(Material shown begins)

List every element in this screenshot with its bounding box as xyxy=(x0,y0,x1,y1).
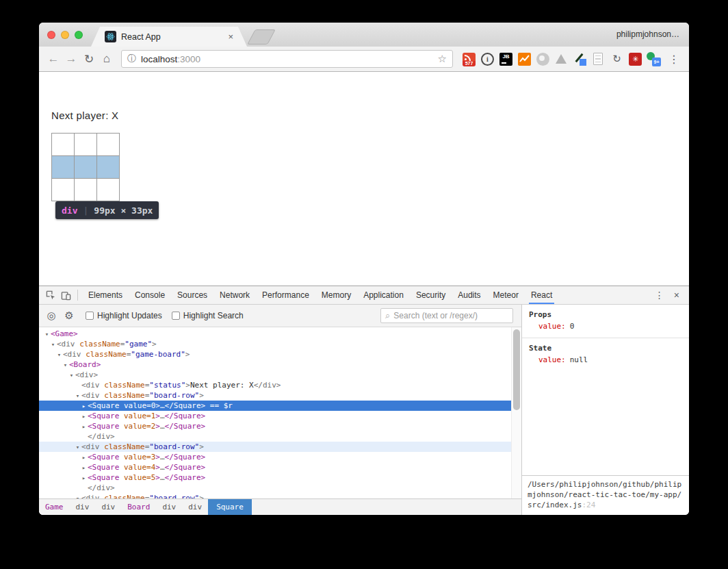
minimize-window-button[interactable] xyxy=(61,31,69,39)
board-square[interactable] xyxy=(97,134,120,156)
breadcrumb-item-div[interactable]: div xyxy=(70,499,96,515)
tree-row[interactable]: <div className="status">Next player: X</… xyxy=(39,380,521,390)
scrollbar-thumb[interactable] xyxy=(513,329,520,410)
forward-icon[interactable]: → xyxy=(64,52,79,66)
breadcrumb-item-board[interactable]: Board xyxy=(121,499,156,515)
tree-row[interactable]: ▾<div className="board-row"> xyxy=(39,390,521,401)
board-square[interactable] xyxy=(97,179,120,201)
board-square[interactable] xyxy=(75,134,97,156)
expand-arrow-icon[interactable]: ▾ xyxy=(43,329,51,340)
breadcrumb-item-game[interactable]: Game xyxy=(39,499,70,515)
expand-arrow-icon[interactable]: ▾ xyxy=(55,350,63,360)
inspect-element-icon[interactable] xyxy=(43,288,58,302)
tree-row[interactable]: ▸<Square value=1>…</Square> xyxy=(39,411,521,421)
new-tab-button[interactable] xyxy=(247,29,276,45)
devtools-tab-network[interactable]: Network xyxy=(213,286,256,304)
tree-row[interactable]: ▾<Board> xyxy=(39,359,521,370)
profile-name[interactable]: philipmjohnson… xyxy=(616,29,679,39)
devtools-tab-memory[interactable]: Memory xyxy=(315,286,357,304)
search-input[interactable] xyxy=(393,311,508,320)
tree-scrollbar[interactable] xyxy=(511,327,521,498)
board-square[interactable] xyxy=(52,156,75,179)
document-extension-icon[interactable] xyxy=(592,53,605,66)
browser-tab[interactable]: React App × xyxy=(91,27,247,47)
board-square[interactable] xyxy=(75,156,97,179)
rss-extension-icon[interactable]: 577 xyxy=(463,53,476,66)
counter-extension-icon[interactable]: 9+ xyxy=(647,53,660,66)
expand-arrow-icon[interactable]: ▸ xyxy=(80,463,88,473)
site-info-icon[interactable]: ⓘ xyxy=(127,53,136,65)
tree-row[interactable]: </div> xyxy=(39,483,521,493)
tree-row[interactable]: </div> xyxy=(39,431,521,442)
tree-row[interactable]: ▾<div className="game-board"> xyxy=(39,349,521,359)
tree-row[interactable]: ▸<Square value=0>…</Square> == $r xyxy=(39,401,521,411)
expand-arrow-icon[interactable]: ▸ xyxy=(80,453,88,463)
source-file-path[interactable]: /Users/philipjohnson/github/philipmjohns… xyxy=(522,475,689,515)
tree-row[interactable]: ▾<div className="board-row"> xyxy=(39,442,521,452)
devtools-tab-security[interactable]: Security xyxy=(410,286,452,304)
select-element-target-icon[interactable]: ◎ xyxy=(44,309,58,322)
expand-arrow-icon[interactable]: ▾ xyxy=(49,340,57,350)
devtools-tab-react[interactable]: React xyxy=(525,286,558,304)
devtools-tab-application[interactable]: Application xyxy=(357,286,410,304)
breadcrumb-item-div[interactable]: div xyxy=(182,499,208,515)
expand-arrow-icon[interactable]: ▾ xyxy=(74,494,81,498)
property-entry[interactable]: value:null xyxy=(529,355,682,365)
breadcrumb-item-div[interactable]: div xyxy=(156,499,182,515)
property-entry[interactable]: value:0 xyxy=(529,321,682,331)
checkbox-box[interactable] xyxy=(172,312,180,320)
tree-row[interactable]: ▾<div className="board-row"> xyxy=(39,493,521,498)
tree-row[interactable]: ▾<Game> xyxy=(39,329,521,339)
devtools-tab-meteor[interactable]: Meteor xyxy=(487,286,525,304)
tree-row[interactable]: ▾<div className="game"> xyxy=(39,339,521,349)
webscraper-extension-icon[interactable]: ✳ xyxy=(629,53,642,66)
comet-extension-icon[interactable] xyxy=(536,53,549,66)
close-window-button[interactable] xyxy=(47,31,55,39)
expand-arrow-icon[interactable]: ▾ xyxy=(62,360,69,370)
checkbox-box[interactable] xyxy=(86,312,94,320)
expand-arrow-icon[interactable]: ▸ xyxy=(80,401,88,412)
analytics-extension-icon[interactable] xyxy=(518,53,531,66)
breadcrumb-item-div[interactable]: div xyxy=(95,499,121,515)
board-square[interactable] xyxy=(52,179,75,201)
expand-arrow-icon[interactable]: ▾ xyxy=(74,442,81,453)
devtools-tab-performance[interactable]: Performance xyxy=(256,286,315,304)
tree-row[interactable]: ▸<Square value=3>…</Square> xyxy=(39,452,521,462)
info-extension-icon[interactable]: i xyxy=(481,53,494,66)
colorpicker-extension-icon[interactable] xyxy=(573,53,586,66)
board-square[interactable] xyxy=(97,156,120,179)
address-bar[interactable]: ⓘ localhost :3000 ☆ xyxy=(121,50,453,68)
home-icon[interactable]: ⌂ xyxy=(99,52,114,66)
highlight-search-checkbox[interactable]: Highlight Search xyxy=(172,311,244,320)
jetbrains-extension-icon[interactable]: JB xyxy=(499,53,512,66)
tree-row[interactable]: ▸<Square value=4>…</Square> xyxy=(39,462,521,472)
devtools-overflow-icon[interactable]: ⋮ xyxy=(655,290,664,301)
tree-row[interactable]: ▸<Square value=5>…</Square> xyxy=(39,472,521,483)
board-square[interactable] xyxy=(52,134,75,156)
chrome-menu-icon[interactable]: ⋮ xyxy=(663,53,682,66)
highlight-updates-checkbox[interactable]: Highlight Updates xyxy=(86,311,162,320)
tree-search-box[interactable]: ⌕ xyxy=(380,308,513,323)
device-toolbar-icon[interactable] xyxy=(58,288,73,302)
tree-row[interactable]: ▾<div> xyxy=(39,370,521,380)
drive-extension-icon[interactable] xyxy=(555,53,568,66)
zoom-window-button[interactable] xyxy=(75,31,83,39)
expand-arrow-icon[interactable]: ▸ xyxy=(80,473,88,483)
settings-gear-icon[interactable]: ⚙ xyxy=(62,309,76,322)
session-restore-extension-icon[interactable]: ↻ xyxy=(610,53,623,66)
breadcrumb-item-square[interactable]: Square xyxy=(208,499,252,515)
bookmark-star-icon[interactable]: ☆ xyxy=(438,53,447,65)
expand-arrow-icon[interactable]: ▸ xyxy=(80,412,88,422)
devtools-tab-elements[interactable]: Elements xyxy=(82,286,129,304)
board-square[interactable] xyxy=(75,179,97,201)
reload-icon[interactable]: ↻ xyxy=(81,52,96,66)
tree-row[interactable]: ▸<Square value=2>…</Square> xyxy=(39,421,521,431)
expand-arrow-icon[interactable]: ▸ xyxy=(80,422,88,432)
expand-arrow-icon[interactable]: ▾ xyxy=(68,370,75,381)
devtools-tab-sources[interactable]: Sources xyxy=(171,286,213,304)
devtools-tab-console[interactable]: Console xyxy=(129,286,171,304)
devtools-tab-audits[interactable]: Audits xyxy=(452,286,486,304)
tab-close-icon[interactable]: × xyxy=(228,31,233,42)
back-icon[interactable]: ← xyxy=(46,52,61,66)
expand-arrow-icon[interactable]: ▾ xyxy=(74,391,81,401)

(Material shown ends)

#### Task directions:
In the records above, some lines may contain the word "window"; copy every one of them.

#### Solved exercise:
minimize-window-button[interactable] xyxy=(61,31,69,39)
close-window-button[interactable] xyxy=(47,31,55,39)
zoom-window-button[interactable] xyxy=(75,31,83,39)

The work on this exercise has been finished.